The decision yesterday could have far wider consequences across the internet, according to commentators.

The EU top court decided that posting such links infringed copyright when the website doing it sought to profit from pictures published without permission.

Sanoma, Playboy's Dutch publisher had sought to get website GeenStijl, which described itself among the most visited news websites in the Netherlands, remove a web link to photos of a TV celebrity Britt Dekker which were posted illegally.

"It is undisputed that GS Media (which owns GreenStijl) provided the hyperlinks to the files containing the photos for profit and that Sanoma had not authorized the publication of those photos on the internet," the Luxembourg-based European Court of Justice (ECJ) said in a statement.

"When hyperlinks are posted for profit, it may be expected that the person who posted such a link should carry out the checks necessary to ensure that the work concerned is not illegally published."

According to GS Media, the ruling came as a blow to press freedom.
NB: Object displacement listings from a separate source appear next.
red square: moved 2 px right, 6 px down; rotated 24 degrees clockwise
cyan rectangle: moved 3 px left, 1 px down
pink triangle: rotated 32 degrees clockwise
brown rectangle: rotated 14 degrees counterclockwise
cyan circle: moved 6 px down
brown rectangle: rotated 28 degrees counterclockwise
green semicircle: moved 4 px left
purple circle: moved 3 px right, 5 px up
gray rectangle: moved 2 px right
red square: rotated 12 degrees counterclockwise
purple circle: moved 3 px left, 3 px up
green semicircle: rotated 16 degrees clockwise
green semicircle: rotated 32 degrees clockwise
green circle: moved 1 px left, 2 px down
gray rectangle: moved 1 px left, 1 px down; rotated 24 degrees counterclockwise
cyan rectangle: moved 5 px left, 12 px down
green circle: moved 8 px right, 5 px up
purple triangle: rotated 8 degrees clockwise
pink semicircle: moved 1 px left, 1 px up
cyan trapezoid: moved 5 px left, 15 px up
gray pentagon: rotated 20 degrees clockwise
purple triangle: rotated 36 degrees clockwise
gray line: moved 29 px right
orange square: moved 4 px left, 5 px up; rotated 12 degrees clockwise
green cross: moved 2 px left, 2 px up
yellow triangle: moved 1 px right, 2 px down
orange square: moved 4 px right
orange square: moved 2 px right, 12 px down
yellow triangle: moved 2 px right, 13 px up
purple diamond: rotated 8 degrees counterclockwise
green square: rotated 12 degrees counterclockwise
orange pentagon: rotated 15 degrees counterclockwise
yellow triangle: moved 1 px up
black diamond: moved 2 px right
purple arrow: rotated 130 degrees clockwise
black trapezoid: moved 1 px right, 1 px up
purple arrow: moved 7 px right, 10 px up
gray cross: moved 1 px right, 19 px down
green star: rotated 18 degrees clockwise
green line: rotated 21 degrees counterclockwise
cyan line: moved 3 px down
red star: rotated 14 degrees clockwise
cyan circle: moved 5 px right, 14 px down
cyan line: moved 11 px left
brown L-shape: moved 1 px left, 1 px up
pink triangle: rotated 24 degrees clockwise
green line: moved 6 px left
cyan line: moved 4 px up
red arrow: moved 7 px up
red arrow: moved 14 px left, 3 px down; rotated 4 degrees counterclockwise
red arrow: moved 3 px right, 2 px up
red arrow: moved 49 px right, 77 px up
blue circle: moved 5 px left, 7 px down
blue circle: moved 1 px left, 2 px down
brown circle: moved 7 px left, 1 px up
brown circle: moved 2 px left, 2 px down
"If commercial media companies - such as GeenStijl -- can no longer freely and fearlessly hyperlink it will be difficult to report on newsworthy new questions, leaked information and internal struggles and unsecure networks in large companies," it said on GeenStijl's website.

''An eye on profit, that's something dirty, according to the European clowns,'' GeenStijl said in a statement on its website. ''The consequence is that from now on, you always run the risk of being sued, just for placing a hyperlink."